Steven Austad, a noted biologist at the University of Alabama at Birmingham, stood before a packed house and casually placed a pill bottle on a stool.
“There are consequences to our success,” Austad said at TEDxBirmingham 2016. “Medicine has found ways to delay our dying, but it hasn’t found a way to delay our aging.”
The drug he displayed is cheap and has been around for years for the treatment of Type 2 diabetes. It may be an answer to the problem of aging by providing better long-term health for even those without diabetes. The drug, Metformin, can reduce the risk of cancer and has the potential to slow the aging process, according to Austad.
In short, it’s a miracle drug – provided it has the same impact on humans that it did on mice.
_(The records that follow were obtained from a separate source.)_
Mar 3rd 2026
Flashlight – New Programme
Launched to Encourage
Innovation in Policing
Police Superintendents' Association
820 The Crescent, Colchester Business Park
The third annual TEDxBirmingham was one of 29 TEDx events held across five continents on Saturday alone. TEDx is part of an international community, with locally organized events celebrating regional ideas and elevating them to a global stage. The one in Alabama is hosted in partnership with corporate sponsors including Regions Bank, which is headquartered in Birmingham.
Participants came to UAB’s Alys Stephens Center to hear fresh ideas based on the premise of “Pure Imagination” from doctors, scientists, educators, writers, artists and a youth camp director. In all, there were 17 speakers plus performances by AROVA Contemporary Ballet, spoken-word poet Keiani Taylor and the Southern Gothic band War Jacket.
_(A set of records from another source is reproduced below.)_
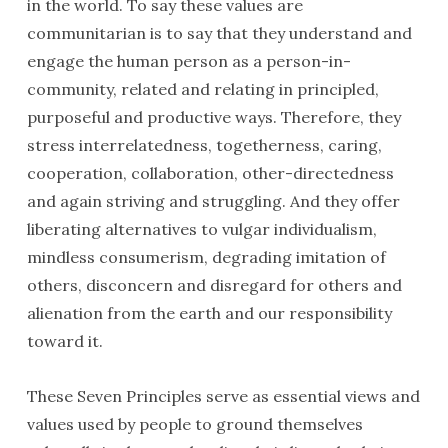
in the world. To say these values are
communitarian is to say that they understand and
engage the human person as a person-in-
community, related and relating in principled,
purposeful and productive ways. Therefore, they
stress interrelatedness, togetherness, caring,
cooperation, collaboration, other-directedness
and again striving and struggling. And they offer
liberating alternatives to vulgar individualism,
mindless consumerism, degrading imitation of
others, disconcern and disregard for others and
alienation from the earth and our responsibility
toward it.
These Seven Principles serve as essential views and
values used by people to ground themselves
Ahmad Ward, a Civil Rights educator, told about the continuing impact of racism in America. Calligrapher Deb Warnat showed the positive impact of handwriting, a skill that has been reinstated in school curriculums across the country.
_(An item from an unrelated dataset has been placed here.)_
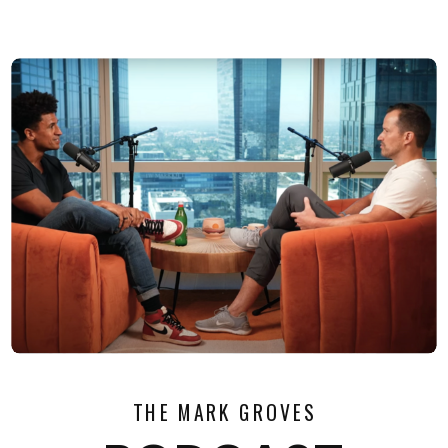
THE MARK GROVES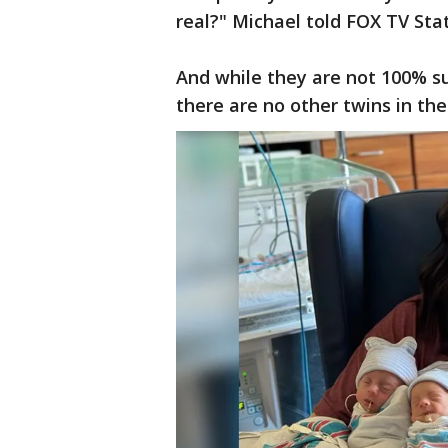
real?" Michael told FOX TV Sta
And while they are not 100% s
there are no other twins in the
Marine biologist Jim McClintock spoke on witnessing the impact of climate change in Antarctica, which he has routinely visited on scientific expeditions for 30 years. He has witnessed firsthand the disappearance of penguins affected by diminishing food sources and volatile weather. “I believe we can still turn the tide on climate change,” McClintock said, “but we have to act soon.”
Medical futurist Dr. Rubin Pillay talked about his own brush with a potential cardiac arrest episode while on vacation, and how he used an app on his smartphone to perform an EKG and transmit immediate results to his cardiologist. With the potential of a new wave of medical apps, medicine can become more affordable for all.
“The good news is we’re on the cusp of radical change,” Pillay said. “New technology will give patients the ability to direct their own (medical) case” through technology, avoiding expensive medical bills.
Austad pointed out that today’s generation can live 30 years longer than generations before. A child born today could outlive his or her parents by decades, thanks to improved medicine, technology and wellness programs.
Yet longer lives mean we must live differently, Austad said, and could provide a drain on the economy.
Instead of retiring, people may return to school and work on a second career. And, later in life, they may consider public service or volunteerism to stay active.
The reason, Austad said, is simple.
“Happiness in life is tied to a reason to get out of bed,” he said. “A purpose.”